The body has an innate signaling system known as the endocannabinoid system (ECS). Since the discovery of this system, it has been called possibly the most important physiologic system involved in establishing and maintaining human health.
The cannabinoid system performs different tasks in each part of the body, but the goal is always the same: homeostasis, the maintenance of a stable internal environment despite fluctuations in the external environment. It helps cells stay in their optimum zone.
Here are the three ways the endocannabinoid system is effected.
THREE ELEMENTS OF THE ENDOCANNABINOID SYSTEM
#1 Endocannabinoid Molecules
The human body produces these small molecules on its own, and they activate cannabinoid receptors that sit on the surface of cells throughout the body. The two major endocannabinoids produced by the body are anandamide and 2-AG. They are synthesized “on demand,” meaning they get made and used exactly when they’re needed rather than pre-made and saved for later use. Although both are endocannabinoids, their metabolic pathways are largely different.
Anandamide or AEA, was discovered in 1992 and originates from the sanskrit “ananda,” which roughly translates to “bliss” or “joy,” an indication of its ability to support emotional balance. It’s created on demand when needed to maintain homeostasis and can bind to both CB1 and CB2 receptors but has a much greater affinity for CB1 receptors (primarily in the brain). Ever felt a “runner’s high?” This feeling is due to anandamide, which increases in the blood during aerobic exercise and then crosses the blood-brain barrier and binds to cannabinoid receptors in the brain. There are endorphins involved, but the rush is caused by anandamide.
2-arichidonylglycerol (2-AG) has been identified in the gut as well as the brain.
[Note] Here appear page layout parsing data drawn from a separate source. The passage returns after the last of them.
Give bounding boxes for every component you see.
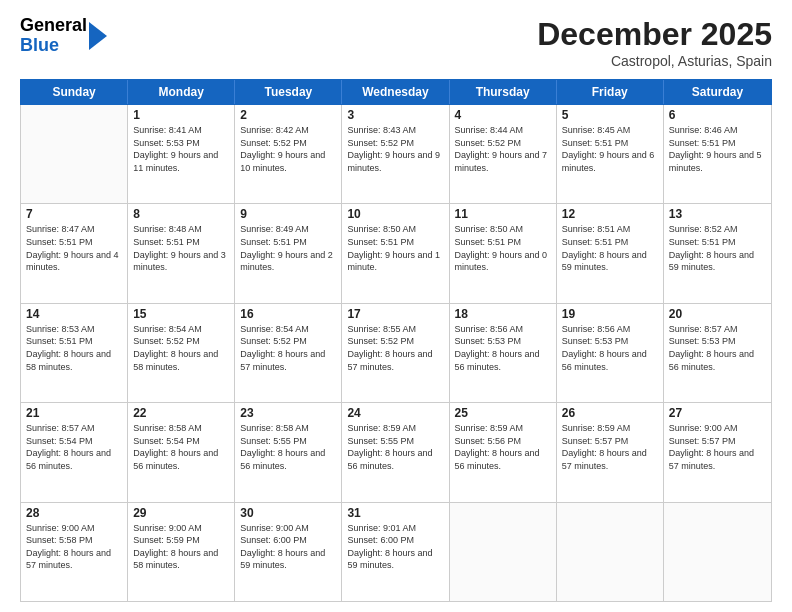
- sunset-text: Sunset: 5:51 PM: [240, 236, 336, 249]
- sunrise-text: Sunrise: 8:59 AM: [455, 422, 551, 435]
- day-number: 31: [347, 506, 443, 520]
- sunset-text: Sunset: 5:52 PM: [347, 137, 443, 150]
- logo-general: General: [20, 16, 87, 36]
- sunrise-text: Sunrise: 8:59 AM: [562, 422, 658, 435]
- page: General Blue December 2025 Castropol, As…: [0, 0, 792, 612]
- sunset-text: Sunset: 5:57 PM: [562, 435, 658, 448]
- sunrise-text: Sunrise: 8:54 AM: [240, 323, 336, 336]
- sunset-text: Sunset: 5:52 PM: [347, 335, 443, 348]
- calendar-cell: [664, 503, 771, 601]
- weekday-header: Wednesday: [342, 80, 449, 104]
- sunset-text: Sunset: 5:52 PM: [133, 335, 229, 348]
- header: General Blue December 2025 Castropol, As…: [20, 16, 772, 69]
- sunrise-text: Sunrise: 8:41 AM: [133, 124, 229, 137]
- calendar-cell: 9Sunrise: 8:49 AMSunset: 5:51 PMDaylight…: [235, 204, 342, 302]
- title-block: December 2025 Castropol, Asturias, Spain: [537, 16, 772, 69]
- sunrise-text: Sunrise: 8:53 AM: [26, 323, 122, 336]
- calendar-week: 21Sunrise: 8:57 AMSunset: 5:54 PMDayligh…: [21, 403, 771, 502]
- day-number: 2: [240, 108, 336, 122]
- calendar-week: 7Sunrise: 8:47 AMSunset: 5:51 PMDaylight…: [21, 204, 771, 303]
- sunrise-text: Sunrise: 8:52 AM: [669, 223, 766, 236]
- sunrise-text: Sunrise: 8:56 AM: [562, 323, 658, 336]
- weekday-header: Friday: [557, 80, 664, 104]
- sunset-text: Sunset: 5:56 PM: [455, 435, 551, 448]
- sunrise-text: Sunrise: 9:00 AM: [669, 422, 766, 435]
- calendar-week: 28Sunrise: 9:00 AMSunset: 5:58 PMDayligh…: [21, 503, 771, 601]
- day-number: 16: [240, 307, 336, 321]
- sunrise-text: Sunrise: 8:55 AM: [347, 323, 443, 336]
- day-number: 24: [347, 406, 443, 420]
- day-number: 20: [669, 307, 766, 321]
- weekday-header: Saturday: [664, 80, 771, 104]
- daylight-text: Daylight: 8 hours and 56 minutes.: [26, 447, 122, 472]
- calendar-cell: 22Sunrise: 8:58 AMSunset: 5:54 PMDayligh…: [128, 403, 235, 501]
- sunset-text: Sunset: 5:51 PM: [347, 236, 443, 249]
- calendar-cell: 10Sunrise: 8:50 AMSunset: 5:51 PMDayligh…: [342, 204, 449, 302]
- calendar-body: 1Sunrise: 8:41 AMSunset: 5:53 PMDaylight…: [20, 105, 772, 602]
- daylight-text: Daylight: 9 hours and 6 minutes.: [562, 149, 658, 174]
- day-number: 9: [240, 207, 336, 221]
- sunset-text: Sunset: 5:51 PM: [669, 137, 766, 150]
- calendar-cell: 12Sunrise: 8:51 AMSunset: 5:51 PMDayligh…: [557, 204, 664, 302]
- calendar-cell: 7Sunrise: 8:47 AMSunset: 5:51 PMDaylight…: [21, 204, 128, 302]
- day-number: 21: [26, 406, 122, 420]
- calendar-cell: 13Sunrise: 8:52 AMSunset: 5:51 PMDayligh…: [664, 204, 771, 302]
- sunset-text: Sunset: 5:51 PM: [26, 236, 122, 249]
- daylight-text: Daylight: 8 hours and 56 minutes.: [669, 348, 766, 373]
- sunset-text: Sunset: 5:51 PM: [562, 236, 658, 249]
- daylight-text: Daylight: 8 hours and 56 minutes.: [347, 447, 443, 472]
- daylight-text: Daylight: 8 hours and 57 minutes.: [347, 348, 443, 373]
- calendar-cell: 27Sunrise: 9:00 AMSunset: 5:57 PMDayligh…: [664, 403, 771, 501]
- day-number: 28: [26, 506, 122, 520]
- sunset-text: Sunset: 5:54 PM: [133, 435, 229, 448]
- logo-text: General Blue: [20, 16, 87, 56]
- day-number: 13: [669, 207, 766, 221]
- calendar-cell: 2Sunrise: 8:42 AMSunset: 5:52 PMDaylight…: [235, 105, 342, 203]
- sunset-text: Sunset: 5:59 PM: [133, 534, 229, 547]
- daylight-text: Daylight: 8 hours and 59 minutes.: [240, 547, 336, 572]
- day-number: 3: [347, 108, 443, 122]
- daylight-text: Daylight: 9 hours and 1 minute.: [347, 249, 443, 274]
- sunset-text: Sunset: 5:58 PM: [26, 534, 122, 547]
- sunset-text: Sunset: 5:53 PM: [133, 137, 229, 150]
- calendar-cell: 14Sunrise: 8:53 AMSunset: 5:51 PMDayligh…: [21, 304, 128, 402]
- sunset-text: Sunset: 5:55 PM: [347, 435, 443, 448]
- day-number: 12: [562, 207, 658, 221]
- sunset-text: Sunset: 5:52 PM: [240, 137, 336, 150]
- calendar-week: 14Sunrise: 8:53 AMSunset: 5:51 PMDayligh…: [21, 304, 771, 403]
- calendar-cell: [450, 503, 557, 601]
- sunset-text: Sunset: 5:51 PM: [669, 236, 766, 249]
- day-number: 18: [455, 307, 551, 321]
- sunrise-text: Sunrise: 9:01 AM: [347, 522, 443, 535]
- calendar-cell: 15Sunrise: 8:54 AMSunset: 5:52 PMDayligh…: [128, 304, 235, 402]
- sunrise-text: Sunrise: 8:45 AM: [562, 124, 658, 137]
- sunrise-text: Sunrise: 8:56 AM: [455, 323, 551, 336]
- day-number: 25: [455, 406, 551, 420]
- daylight-text: Daylight: 9 hours and 4 minutes.: [26, 249, 122, 274]
- daylight-text: Daylight: 8 hours and 57 minutes.: [26, 547, 122, 572]
- weekday-header: Thursday: [450, 80, 557, 104]
- daylight-text: Daylight: 9 hours and 0 minutes.: [455, 249, 551, 274]
- sunset-text: Sunset: 5:51 PM: [455, 236, 551, 249]
- calendar-cell: 19Sunrise: 8:56 AMSunset: 5:53 PMDayligh…: [557, 304, 664, 402]
- calendar-cell: 28Sunrise: 9:00 AMSunset: 5:58 PMDayligh…: [21, 503, 128, 601]
- day-number: 17: [347, 307, 443, 321]
- daylight-text: Daylight: 8 hours and 57 minutes.: [669, 447, 766, 472]
- sunrise-text: Sunrise: 8:49 AM: [240, 223, 336, 236]
- daylight-text: Daylight: 8 hours and 56 minutes.: [133, 447, 229, 472]
- calendar-cell: 31Sunrise: 9:01 AMSunset: 6:00 PMDayligh…: [342, 503, 449, 601]
- calendar-header: SundayMondayTuesdayWednesdayThursdayFrid…: [20, 79, 772, 105]
- sunset-text: Sunset: 5:51 PM: [562, 137, 658, 150]
- day-number: 22: [133, 406, 229, 420]
- calendar-cell: 24Sunrise: 8:59 AMSunset: 5:55 PMDayligh…: [342, 403, 449, 501]
- calendar-cell: 29Sunrise: 9:00 AMSunset: 5:59 PMDayligh…: [128, 503, 235, 601]
- calendar: SundayMondayTuesdayWednesdayThursdayFrid…: [20, 79, 772, 602]
- sunset-text: Sunset: 6:00 PM: [240, 534, 336, 547]
- sunset-text: Sunset: 5:54 PM: [26, 435, 122, 448]
- sunrise-text: Sunrise: 8:57 AM: [26, 422, 122, 435]
- day-number: 26: [562, 406, 658, 420]
- sunrise-text: Sunrise: 8:54 AM: [133, 323, 229, 336]
- daylight-text: Daylight: 9 hours and 9 minutes.: [347, 149, 443, 174]
- day-number: 15: [133, 307, 229, 321]
- daylight-text: Daylight: 9 hours and 3 minutes.: [133, 249, 229, 274]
There is more 2-AG than anandamide in the body, and it a very strong affinity to the CB1 receptors. 2-AG is also the main activator of CB2 receptors (anandamide doesn’t do much with the CB2 receptors). When it comes to the role of the CB2 receptors, this involves supporting the immune system and healthy inflammatory levels, supporting brain health, and involvement in communication from the gut flora to the brain.
As it turns out, the cannabinoids in the hemp plant have a nearly identical chemical structure as the endocannabinoids produced in the human body (specifically anandamide and 2-AG). Both endocannabinoids (internally produced) and cannabinoids (from hemp) act on and influence cannabinoid receptors.
Fun fact: Cannabinoids in CBD don’t make you high because they don’t interact with CB1 receptors in the brain in the same way as THC from marijuana. Also, the enzymes that break down cannabinoids, particularly anandamide and 2-AG, don’t work on THC, so THC lingers around for much longer.
#2 CB1 and CB2 Cannabinoid Receptors
Two main receptors, CB1 and CB2, sit on the surface of cells located throughout the nervous system and around the body, to which the endocannabinoids and cannabinoids bind. They “listen” to conditions outside the cell and transmit information about changing conditions to the inside of the cell, jump-starting the appropriate cellular response.
CB1 receptors are mostly found in the brain and nerves, and are involved in coordination, pain, emotions, mood, thinking, appetite, memories and other functions. The CB2 receptors are more abundant outside of the nervous system, such as within the immune system, and are involved in inflammatory pathways and pain. Interestingly, 80-90% of the cells in the brain are immune cells, which means they have CB2 receptors associated with them – this indicates the brain contains both CB1 and CB2 receptors.
These enzymes ensure endocannabinoids and cannabinoids get used when needed, but quickly destroy them once they’re used to ensure they don’t stick around longer than necessary. This distinguishes endocannabinoids from other molecular signals in the body, such as hormones or neurotransmitters, which can persist for many seconds, minutes, or get packaged and stored for later use.
There are two primary enzymes: FAAH, which breaks down anandamide and MAGL, which breaks down 2-AG.
Homeostasis and the Endocannabinoid System
The endocannabinoid system’s ability to maintain homeostasis in the body is fascinating! Normally, the flow of information between neurons is strictly in one direction, from “sender” to “receiver”; however, endocannabinoids allow receiver neurons to regulate how much input they’re getting, and they do this by sending retrograde signals back to overactive sender neurons. This is so important for the brain, digestive system, immune system, and practically every other system in the body when it comes to regulating how its cells are functioning (aka: homeostasis).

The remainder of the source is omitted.